5) “Ônibus é meio de transporte para os pessoas carentes”: isso é fruto de um triste preconceito. Como dito acima, capitais importantes de países mais desenvolvidos usam o ônibus e é comum encontrar usuários de todas as classes sociais nesse modal. No entanto, no Brasil ainda há preconceito com o ônibus, o que decorre fundamentalmente da baixa prioridade que é dada ao modal pelo poder público, levando à marginalização do sistema público de transporte. Muitas vezes as paradas de ônibus sequer são identificadas e iluminadas. Tampouco há abrigo para os passageiros se protegerem das intempéries. Por que não dar preferência efetiva ao ônibus em todas as vias pelas quais ele passa, com semáforos inteligentes nos cruzamentos? Por que a pavimentação das ruas não suporta o peso dos ônibus, gerando buracos e solavancos? Por que os terminais de ônibus não podem ser áreas de circulação agradável, com oferecimento de banheiros limpos, salas de espera com prestação de serviços públicos e privados?

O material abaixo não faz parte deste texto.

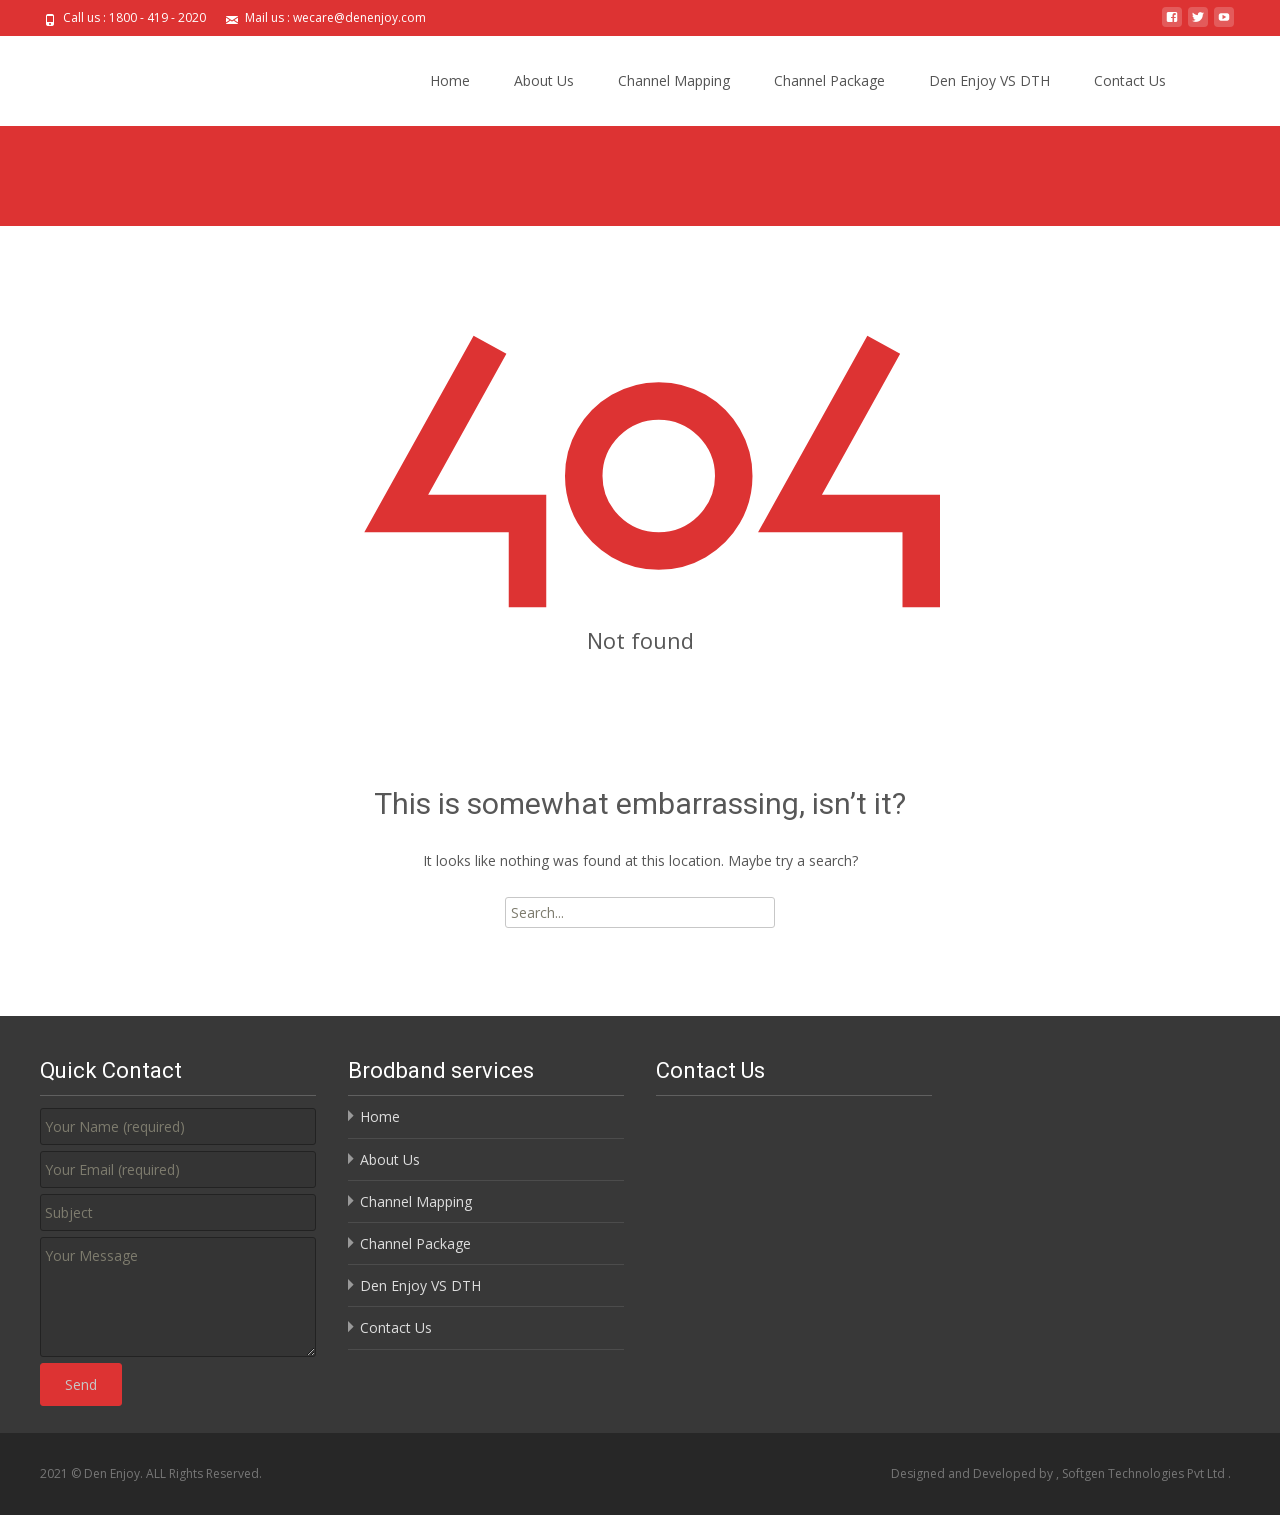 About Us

A qualidade do transporte público é uma questão de cidadania, sendo que o transporte é direito social na forma do artigo 6º da Constituição Federal, assim como a saúde, a educação e a segurança. Um melhor transporte por ônibus é possível, mas deve ser fruto de um trabalho coletivo. Não há milagre, nem “salvador da pátria” para resolver o problema. Só a união de forças, a partir de sólido conhecimento técnico da área, com continuidade administrativa, pode resultar em um transporte coletivo melhor, mais humano e mais eficiente.